第22話 早春馳走

2005年03月05日 01時05分20秒 | 食べる

京都は花背に、摘み草料理をいただきに参りました。
出町柳からバスで1時間半、大悲山口で下車、送迎バスに乗り換えて、
目指す道の先には憧れの宿・美山荘。

案内されたお部屋で、あたたかな静謐と藪椿の花一凛に迎えられ、
窓から望む景色はお庭からそのまま丹波の山々までひろがる。
襖絵は版画家・徳力富吉郎作。一面に朝顔、(春夏秋冬、四部屋あるうちの)夏の間だった。
明かりに照らし出されているのは元東大寺管長清水公照師の書画。
可愛い!!

まずは一服、あけび茶でほっこりする。
朱の杯にお酒を汲んでいただき、これって三三九度みた~い、
いつもよりおちょぼ口でいただく予行演酒に、ぽっ、と体があったまる。
カンゾウの新芽・ゆり芋の揚げ物。
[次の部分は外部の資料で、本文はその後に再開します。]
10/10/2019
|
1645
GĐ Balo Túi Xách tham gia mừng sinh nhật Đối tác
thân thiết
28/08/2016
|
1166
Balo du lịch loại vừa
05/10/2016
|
一品目があんかけ。
体が先ほどまでの雨雪の冷たさを忘れていく。
つづく、薇とつくね芋のみそ汁で体の芯まであたたまってから、
岩魚の刺身、
蕗の薹の白和え、鹿肉、蕪に鰯、菜の花、野蒜のぬた和え、かきのみ芥子の実付き、栃餅、百合根、
薇と虎杖のいなり、若狭のぐじと蕪の味噌仕立て、
アマゴの背開き焼きからすみがけ、
猪肉のすまし汁、花背の猪は昔ながらの栗などを食べて育つのでその肉はくさみもなく柔らかいとのこと。
セリのご飯、漬け物、
果物、栃餅の善哉。以上。

川の魚、野の草花、新芽や根…その姿を思い描けなくとも、大地の息吹を味わい尽くす口福。
心を尽くしたおもてなしに満腹にて至福。
春を食す贅沢ランチ、「ごちそうさました。」


※摘み草料理…野に出て若菜を摘む大宮人の生活の中の遊び、その遊びの部分を司る優雅な情景を
お料理に試みた美山荘オリジナル懐石料理。